There's going to be a proliferation of foundational models. The cost of those models will go to zero.View on YouTube
Chamath’s claim had two parts: (1) many foundational models would proliferate; (2) the marginal cost of using them would trend toward (effectively) zero, commoditizing access, over the next several years.
1. Proliferation of foundational models – clearly happening
Since late 2023 there has been an explosion of base/model families with released weights:
- Meta’s Llama series (2, 3, 3.x, 4 variants), Google’s Gemma (1/2/3 plus PaliGemma, MedGemma), Alibaba’s Qwen (multiple generations, dense and MoE, including Qwen3 with many parameter sizes), DeepSeek, Mistral, DBRX, and others, many under permissive licenses or open-weight terms.
- Alibaba alone reports 100+ open‑weight Qwen models with over 40 million downloads.(en.wikipedia.org)
- Google DeepMind’s Gemma line shows repeated open‑weight releases (Gemma 1–3 and variants) specifically intended as widely usable foundation models.(en.wikipedia.org)
- A 2025 study of Hugging Face’s ecosystem notes >1.8 million models hosted by June 2025, indicating massive proliferation of base and derivative LLMs.(arxiv.org)
- Domain‑specific foundational models like ORANSight‑2.0 build on 18 open LLMs, illustrating how many base models are now available to specialize.(arxiv.org)
On this dimension, reality strongly matches the prediction: there is a proliferation of foundational models from many vendors and communities.
2. Cost trending toward (but not reaching) “zero”
Multiple independent indicators show a dramatic fall in per‑token AI usage costs:
- Analyses of LLM pricing find that, for a given quality level, inference cost has fallen by roughly 10× per year, amounting to a 1,000× drop over about three years (e.g., from ~$60 to ~$0.06 per million tokens for models with similar benchmark scores).(thestack.technology)
- Sam Altman has publicly described a ~10× annual decline in the cost of using AI, citing a 150× reduction in token cost from GPT‑4 (early 2023) to GPT‑4o (mid‑2024).(businessinsider.com)

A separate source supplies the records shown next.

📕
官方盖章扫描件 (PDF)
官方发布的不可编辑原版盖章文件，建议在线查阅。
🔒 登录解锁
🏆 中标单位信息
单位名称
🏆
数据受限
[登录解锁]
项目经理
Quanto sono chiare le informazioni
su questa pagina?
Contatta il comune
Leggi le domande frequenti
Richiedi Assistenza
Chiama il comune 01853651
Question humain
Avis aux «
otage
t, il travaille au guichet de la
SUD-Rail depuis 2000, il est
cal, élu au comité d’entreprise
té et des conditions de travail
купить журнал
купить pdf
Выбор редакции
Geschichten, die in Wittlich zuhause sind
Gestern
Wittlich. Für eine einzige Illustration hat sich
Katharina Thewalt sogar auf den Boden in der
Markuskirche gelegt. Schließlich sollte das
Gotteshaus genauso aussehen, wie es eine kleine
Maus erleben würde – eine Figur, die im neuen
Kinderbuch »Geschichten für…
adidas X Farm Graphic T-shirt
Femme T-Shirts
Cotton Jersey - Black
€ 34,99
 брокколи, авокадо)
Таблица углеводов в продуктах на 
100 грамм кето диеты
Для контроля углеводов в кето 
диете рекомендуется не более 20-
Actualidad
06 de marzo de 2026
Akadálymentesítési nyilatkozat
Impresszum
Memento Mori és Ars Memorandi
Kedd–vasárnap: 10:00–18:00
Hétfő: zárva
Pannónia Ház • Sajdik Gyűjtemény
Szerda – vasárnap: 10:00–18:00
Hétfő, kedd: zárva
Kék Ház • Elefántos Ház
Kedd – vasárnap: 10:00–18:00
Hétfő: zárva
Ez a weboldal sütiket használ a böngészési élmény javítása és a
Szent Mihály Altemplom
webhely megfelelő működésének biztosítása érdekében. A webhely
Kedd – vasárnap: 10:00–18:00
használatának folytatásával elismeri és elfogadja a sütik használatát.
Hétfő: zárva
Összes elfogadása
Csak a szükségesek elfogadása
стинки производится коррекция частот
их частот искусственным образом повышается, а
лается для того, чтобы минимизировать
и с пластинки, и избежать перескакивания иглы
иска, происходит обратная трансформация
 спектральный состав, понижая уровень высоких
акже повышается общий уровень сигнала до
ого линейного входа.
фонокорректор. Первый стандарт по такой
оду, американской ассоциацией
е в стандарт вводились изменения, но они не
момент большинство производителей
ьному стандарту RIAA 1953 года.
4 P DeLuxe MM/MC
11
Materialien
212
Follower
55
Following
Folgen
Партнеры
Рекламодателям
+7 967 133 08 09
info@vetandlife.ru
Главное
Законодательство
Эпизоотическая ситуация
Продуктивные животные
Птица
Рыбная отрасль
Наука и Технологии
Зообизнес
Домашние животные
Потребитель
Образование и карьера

- Model‑as‑a‑service providers like Together.ai now sell competent open‑weight models such as Llama 3.2 3B at about $0.06 per million tokens, which is effectively near‑free for many applications.(together.ai)
However, costs have not literally gone to zero, and access to top frontier models (OpenAI, Anthropic, Google, etc.) still commands a clear price premium. Infrastructure scarcity and capacity crunches (e.g., AWS Bedrock’s 2025 GPU shortages) also show that the underlying compute is still economically scarce, which supports ongoing positive margins rather than pure commodity pricing.(businessinsider.com)
3. Why the verdict is “inconclusive”
The prediction explicitly referred to a horizon of “the next several years.” As of 30 November 2025, only about two years have passed since December 2023:
- The direction of change strongly supports Chamath’s view: there is a clear proliferation of foundational models and a steep trend toward very low marginal costs.
- But the end state—foundational model access being effectively commoditized, with costs approaching zero—has not yet fully materialized. Frontier models remain differentiated products with meaningful pricing power, and it is not yet clear whether the market will settle into full commoditization or an oligopoly of high‑end providers sitting atop a commoditized open‑model layer.
Because the forecast window (“several years”) has not fully elapsed and the ultimate market structure is still unsettled, the fairest grading as of late 2025 is “inconclusive”—the evidence so far leans in favor of his thesis but does not definitively confirm its final outcome.